<<<<
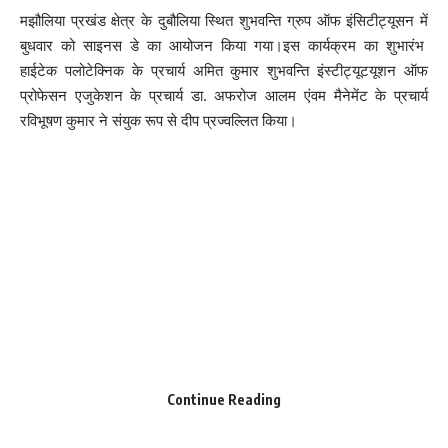
मझौलिया प्रखंड क्षेत्र के दुबौलिया स्थित शुभवन्ति ग्रुप ऑफ इंसिटीट्यूसन में
बुधवार को साइनस डे का आयोजन किया गया।इस कार्यक्रम का शुभारंभ
हाईटेक पलोटेक्निक के प्रचार्य अमित कुमार शुभवन्ति इंस्टीट्यूटयूशन ऑफ
प्रोफेसन एजुकेशन के प्रचार्य डा. अफरोज आलम एंवम मैनेमेंट के प्रचार्य
रविभूषण कुमार ने संयुक रूप से दीप प्रज्वल्लित किया।
Continue Reading
Save my name, email, and website in this browser for the next time I comment.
>>>>
Would you copy every entry exactly as it stands, leaving out the pictures?

◆ **Task answer**:
मझौलिया प्रखंड क्षेत्र के दुबौलिया स्थित शुभवन्ति ग्रुप ऑफ इंसिटीट्यूसन में
बुधवार को साइनस डे का आयोजन किया गया।इस कार्यक्रम का शुभारंभ
हाईटेक पलोटेक्निक के प्रचार्य अमित कुमार शुभवन्ति इंस्टीट्यूटयूशन ऑफ
प्रोफेसन एजुकेशन के प्रचार्य डा. अफरोज आलम एंवम मैनेमेंट के प्रचार्य
रविभूषण कुमार ने संयुक रूप से दीप प्रज्वल्लित किया।
Continue Reading
Save my name, email, and website in this browser for the next time I comment.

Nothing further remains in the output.